I tried to talk about the baby with a fellow intern, but she looked non-plussed. “You brought a squirrel into your house?” She asked, looking at me like I’d slathered bloody entrails on my door posts. So I focused on being nice and pleasant and helpful all day, and tried to put the baby squirrel out of my mind. The room we work in is filled with windows, and I could see as the rain got heavier and heavier, so I thought, maybe, I’d done the right thing by taking the baby into a dry place. But my mind was still racing, telling me that I’d made a mistake bringing her inside, and she would die and it would be my fault. She had a fractured arm, and probably other injuries, she was cold to the touch, and her mother had abandoned her; who was I to think I could save her?
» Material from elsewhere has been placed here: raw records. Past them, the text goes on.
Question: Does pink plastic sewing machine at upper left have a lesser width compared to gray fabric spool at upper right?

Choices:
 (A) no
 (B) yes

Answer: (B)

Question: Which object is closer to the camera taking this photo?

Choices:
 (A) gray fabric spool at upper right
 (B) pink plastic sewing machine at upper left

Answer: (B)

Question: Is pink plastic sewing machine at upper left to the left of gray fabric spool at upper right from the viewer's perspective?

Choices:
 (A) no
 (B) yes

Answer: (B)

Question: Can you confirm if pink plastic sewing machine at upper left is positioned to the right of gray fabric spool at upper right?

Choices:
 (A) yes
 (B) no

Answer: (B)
When I got home, Mom was sitting on the couch and the baby squirrel on her chest, squeaking away. Her eyes were still closed, but she was much more alert, climbing on Mom and grabbing her fingers with a paw. The baby had survived eight hours in our care, against all odds, and the next job listed in the baby squirrel guide was to move from rehydration to actual feeding. The guide said we needed Esbilac milk powder for puppies, and we should mix it with water and heavy cream to mimic squirrel mommy milk. I asked Mom if she wanted to go out and have a break from baby care, but she didn’t, so out I went again, in the rain and rush hour traffic, to find the puppy milk powder.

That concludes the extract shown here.